Many doctors at healthcare units, hospitals and outpatient clinics are astonished their patients are not open about taking their prescribed medication. A recent research report shows that most patients only take their medicine as prescribed about half the time and are often unwilling to tell their physician while a quarter of new prescriptions are never filled.
Do remember that medication adherence is a growing concern among many healthcare facilities and systems, and non-adherence to it can lead to patient harm, increased costs of care and needless, time-consuming work for the practice.
One sound reason that experts give on this topic is that multiple diseases and multiple medications can lead to some patients not following their medical regimens. These experts are also examining why in an effort to help increase non-adherence rates that can reach 50% by some estimates. This scenario is same like medical billing and coding, where an error in charging leads to delay in reimbursement.
Do the patients fear side effects of medication?
Sometimes barriers to medication adherence are as simple as not liking the medication. Some adults may be averse to side effects that can be managed, and many pediatric patients struggle with meds that don’t taste good or are too big.
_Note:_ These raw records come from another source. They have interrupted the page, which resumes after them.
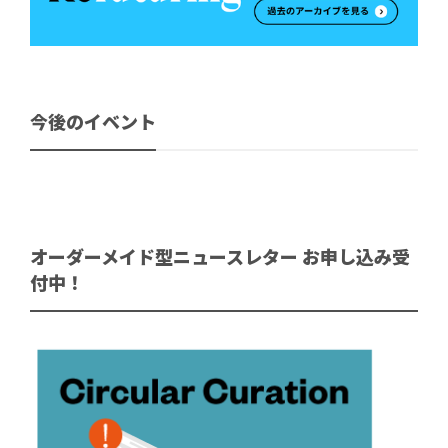
今後のイベント
オーダーメイド型ニュースレター お申し込み受
付中！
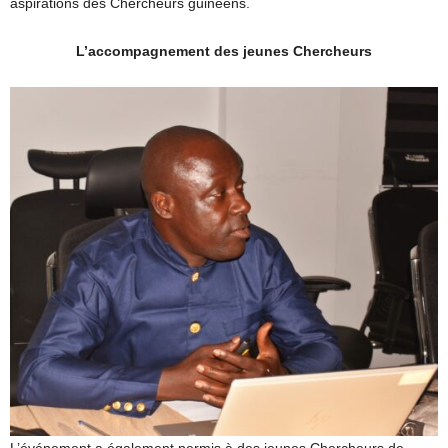
aspirations des Chercheurs guinéens.
L’accompagnement des jeunes Chercheurs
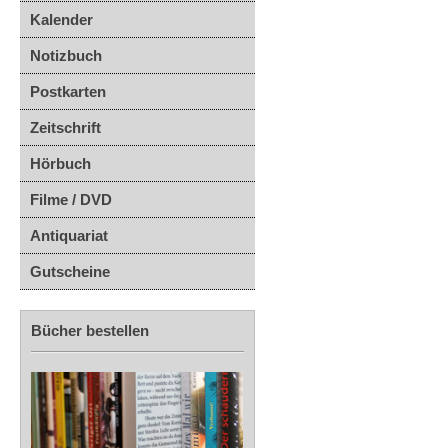
Kalender
Notizbuch
Postkarten
Zeitschrift
Hörbuch
Filme / DVD
Antiquariat
Gutscheine
Bücher bestellen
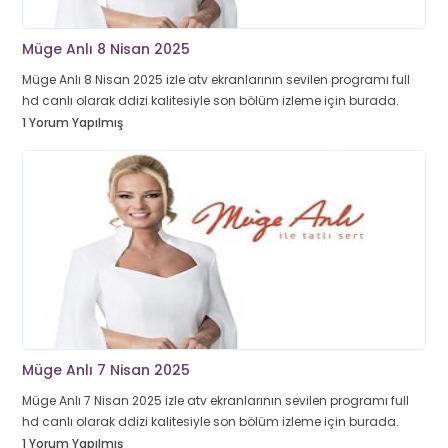
Müge Anlı 8 Nisan 2025
Müge Anlı 8 Nisan 2025 izle atv ekranlarının sevilen programı full
hd canlı olarak ddizi kalitesiyle son bölüm izleme için burada.
1 Yorum Yapılmış
Müge Anlı 7 Nisan 2025
Müge Anlı 7 Nisan 2025 izle atv ekranlarının sevilen programı full
hd canlı olarak ddizi kalitesiyle son bölüm izleme için burada.
1 Yorum Yapılmış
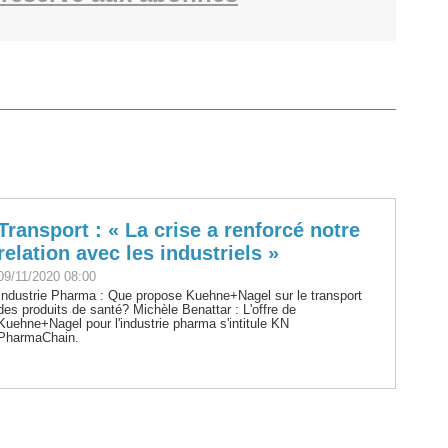
Transport : « La crise a renforcé notre
relation avec les industriels »
09/11/2020 08:00
Industrie Pharma : Que propose Kuehne+Nagel sur le transport
des produits de santé? Michèle Benattar : L'offre de
Kuehne+Nagel pour l'industrie pharma s'intitule KN
PharmaChain.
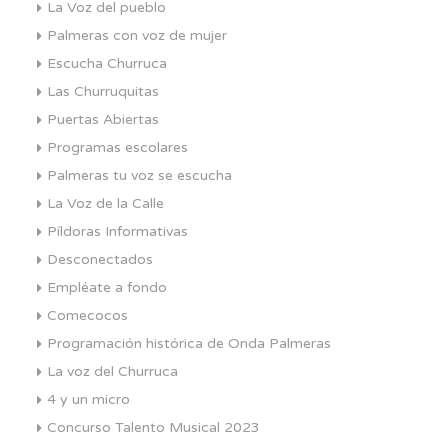
La Voz del pueblo
Palmeras con voz de mujer
Escucha Churruca
Las Churruquitas
Puertas Abiertas
Programas escolares
Palmeras tu voz se escucha
La Voz de la Calle
Píldoras Informativas
Desconectados
Empléate a fondo
Comecocos
Programación histórica de Onda Palmeras
La voz del Churruca
4 y un micro
Concurso Talento Musical 2023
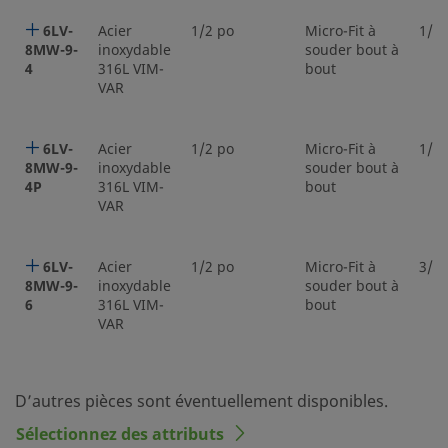
6LV-
Acier
1/2 po
Micro-Fit à
1/4 
8MW-9-
inoxydable
souder bout à
4
316L VIM-
bout
VAR
6LV-
Acier
1/2 po
Micro-Fit à
1/4 
8MW-9-
inoxydable
souder bout à
4P
316L VIM-
bout
VAR
6LV-
Acier
1/2 po
Micro-Fit à
3/8 
8MW-9-
inoxydable
souder bout à
6
316L VIM-
bout
VAR
D’autres pièces sont éventuellement disponibles.
Sélectionnez des attributs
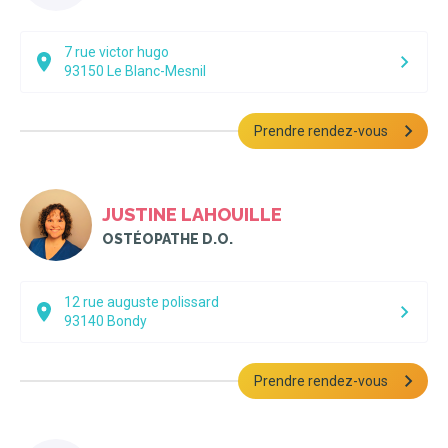
7 rue victor hugo
93150
Le Blanc-Mesnil
Prendre rendez-vous
JUSTINE LAHOUILLE
OSTÉOPATHE D.O.
12 rue auguste polissard
93140
Bondy
Prendre rendez-vous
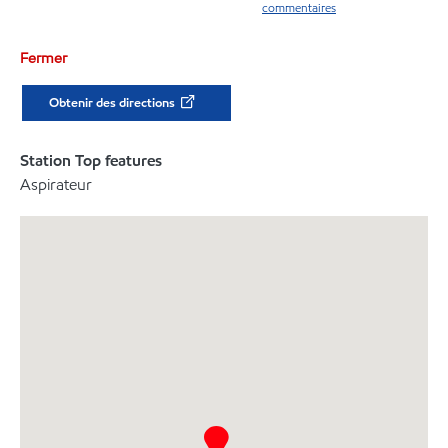
commentaires
Fermer
Obtenir des directions
Station Top features
Aspirateur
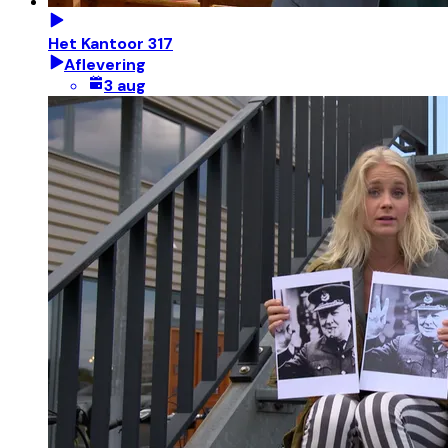
Het Kantoor 317
Aflevering
3 aug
This strategy was helpful because physicians did this with the patient by his side. Developing this strategy read more like a conversation, which put the patient in the driver’s seat. If the patient had thought that the doctor is an enforcer of taking medication, it may not have been successful.
Although these problems are more prevalent in children, adult should also be aware of issues, specifically those surrounding pill size. Warning patients are asking about their preferences will be helpful.
Eventually, tactics to overcoming medication adherence barriers must be patient-centered. Most medication challenges are unique to the individual patient preferences. As such, providers need to use unique strategies to help patients.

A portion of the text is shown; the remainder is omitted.